Windows XP will be end of life in April which will be a boom for malicious hackers who will have an arsenal of saved unreleased vulnerabilities at their disposal. With every Patch Tuesday hackers will be reverse engineering patches to see if the vulnerabilities for Vista through Windows 8 also affect XP.
We will continue to see additional documents released by Snowden that will unveil further cyber surveillance both domestic and foreign. Evidence that the U.S. is not the only country involved in these types of surveillance activities will also become widely available. These allegations will hurt U.S. businesses as international organizations seek more secure services free from snooping governments.

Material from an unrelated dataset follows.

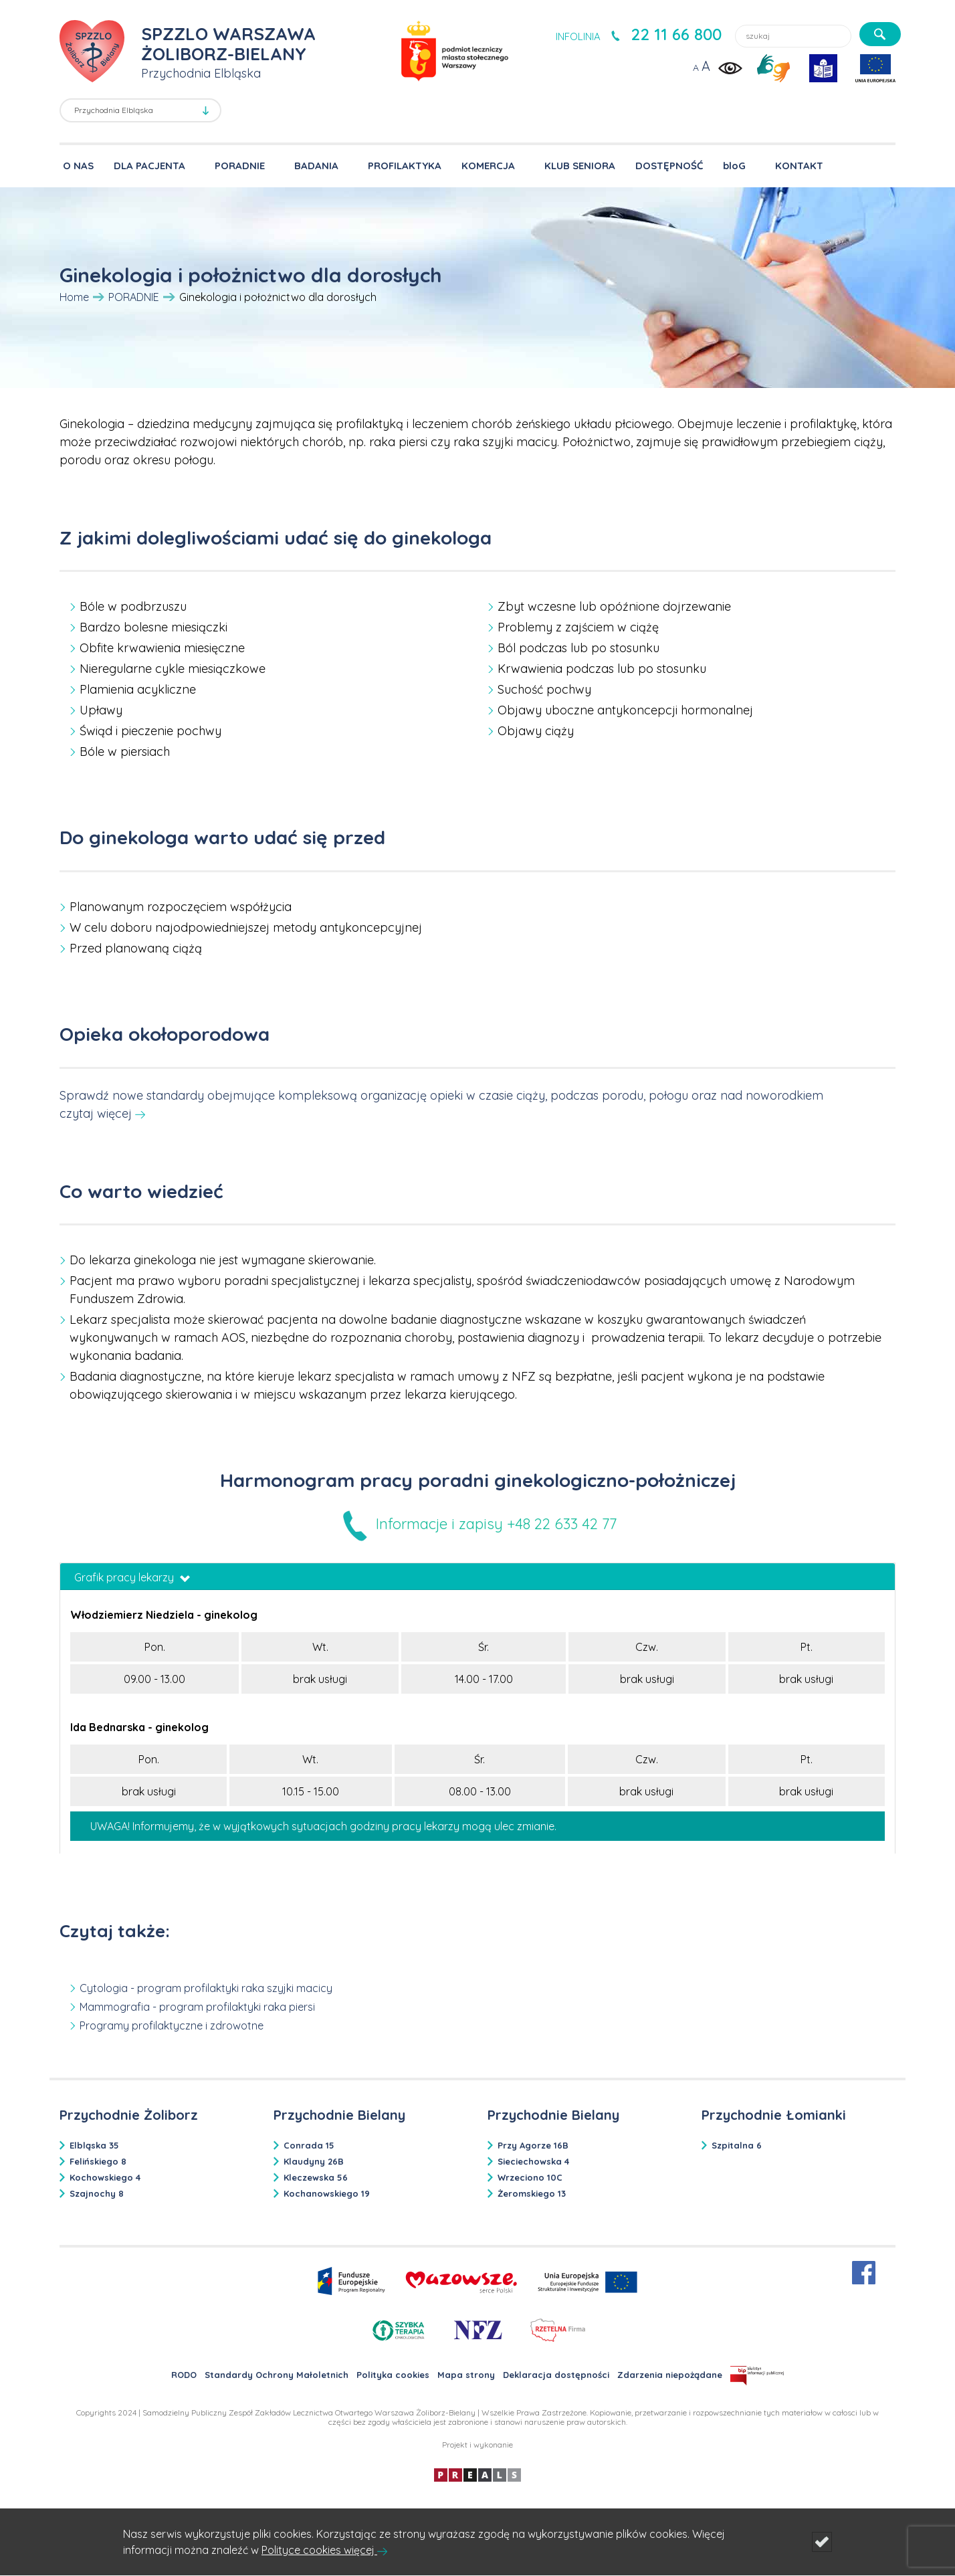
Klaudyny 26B (314, 2161)
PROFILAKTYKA (404, 165)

Journalists are deploying SecureDrop en mass, from Forbes, New Yorker, Wired with additional publications to follow. Within the next year every major publication will have a method to receive whistleblower and insider documents that protect whistleblowers’ identity, reducing the risk for future Snowdens and Mannings. As a result we will begin to see more and broader leaks worldwide. Journalism will in turn become a more dangerous job and will require reporters working with sensitive data to be up to speed on security and privacy best practices.”
Tim Erlin, director of IT risk and security strategy:
With the proliferation of the ‘measured self’ movement, including more and more personal data collection, there’s no doubt that at least one of these treasure troves of personal data will be breached in the coming year. That breach may come in the form of a direct data theft, or more likely in the form of a meta-data privacy compromise where some enterprising individual figures out a way to combine public or semi-public data with disturbing results.
Edward Snowden may be the individual to thank for the growth in non-use cloud providers. The information about how the NSA has been collecting data, whether entirely accurate or not, will drive adoption of providers outside the United States. In fact, this has already started with Swisscom: http://www.techweekeurope.co.uk/news/swisscom-pitches-privacy-swiss-cloud-130885
What do you get when you combine a large collection of personally identifiable information and a brand new, government implemented platform for managing it? A big target, that’s what. While we debate whether the ACA has created a health care revolution, there’s little doubt it’s created a shiny new target for hackers and accidental leaks. It’s likely that 2014 will see a significant breach of privacy or theft of data from state health care exchanges.
Embedded devices are everywhere, and we instinctively believe that because they’re contained inside a tidy little box, they’re more secure. The fact is, they aren’t, and researchers have been spending the latter half of 2013 demonstrating that fact. These devices won’t be updated quickly, and consumers will lag behind in applying those updates, creating a growing target surface for compromise in 2014.